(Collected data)
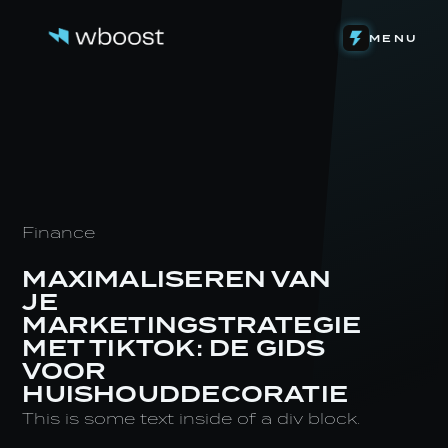
DETACHERING
MENU
WEB & FUNNELS
ONS VERHAAL
SYSTEMEN & AUTOMATIONS
HET TEAM
ONZE INVESTERINGEN
CONTENT & VIDEOGRAFIE
DE LEVENSLOOP
EIGEN SOFTWARE
STAGE BIJ WBOOST
NIEUWS
Finance
MAXIMALISEREN VAN
JE
MARKETINGSTRATEGIE
MET TIKTOK: DE GIDS
VOOR
HUISHOUDDECORATIE
This is some text inside of a div block.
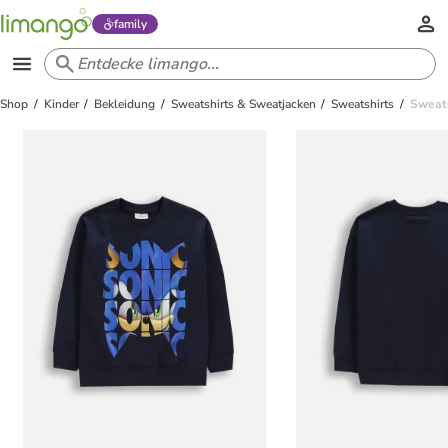
family
Shop
Kinder
Bekleidung
Sweatshirts & Sweatjacken
Sweatshirts
Sweats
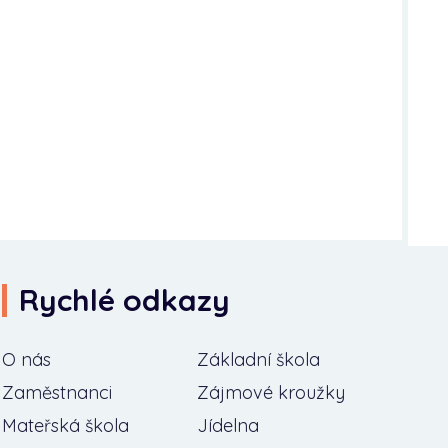
Rychlé odkazy
O nás
Základní škola
Zaměstnanci
Zájmové kroužky
Mateřská škola
Jídelna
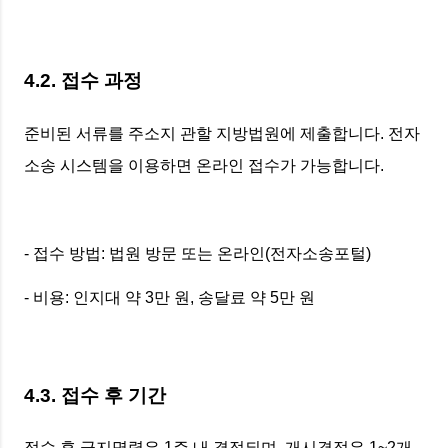
4.2. 접수 과정
준비된 서류를 주소지 관할 지방법원에 제출합니다. 전자
소송 시스템을 이용하면 온라인 접수가 가능합니다.
- 접수 방법: 법원 방문 또는 온라인(전자소송포털)
- 비용: 인지대 약 3만 원, 송달료 약 5만 원
4.3. 접수 후 기간
접수 후 금지명령은 1주 내 결정되며, 개시결정은 1~2개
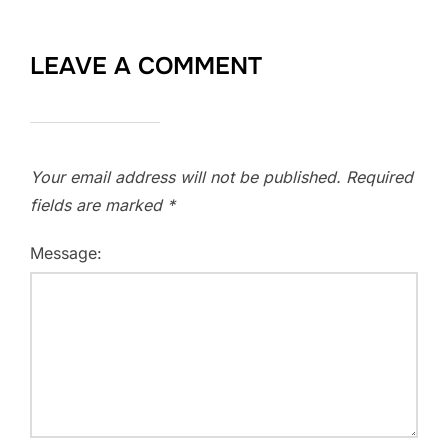
LEAVE A COMMENT
Your email address will not be published.
Required
fields are marked
*
Message:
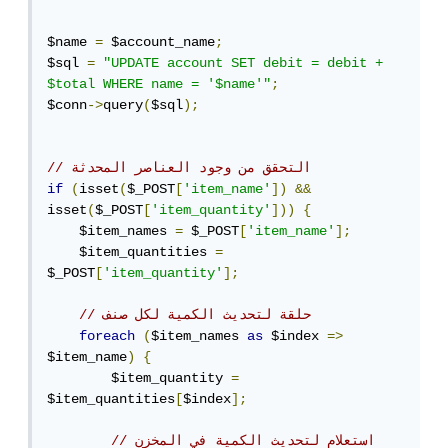
$name 
=
 $account_name
;
$sql 
=
"UPDATE account SET debit = debit + 
$total WHERE name = '$name'"
;
$conn
->
query
(
$sql
);
// التحقق من وجود العناصر المحدثة
if
(
isset
(
$_POST
[
'item_name'
])
&&
isset
(
$_POST
[
'item_quantity'
]))
{
    $item_names 
=
 $_POST
[
'item_name'
];
    $item_quantities 
=
$_POST
[
'item_quantity'
];
// حلقة لتحديث الكمية لكل صنف
foreach
(
$item_names 
as
 $index 
=>
$item_name
)
{
        $item_quantity 
=
$item_quantities
[
$index
];
// استعلام لتحديث الكمية في المخزن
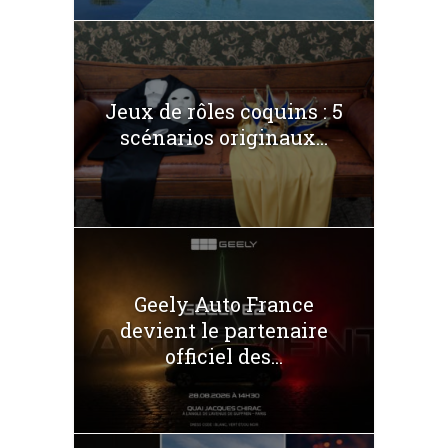
Jeux de rôles coquins : 5
scénarios originaux...
Geely Auto France
devient le partenaire
officiel des...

**EXERCISE DESCRIPTION**
Beginning with the line containing "الكمية في المخزن" and ending with the last line of the data, output those lines exactly and nothing more. Omit every picture.

**TASK RESPONSE**
// استعلام لتحديث الكمية في المخزن
Jeux de rôles coquins : 5
scénarios originaux...
Geely Auto France
devient le partenaire
officiel des...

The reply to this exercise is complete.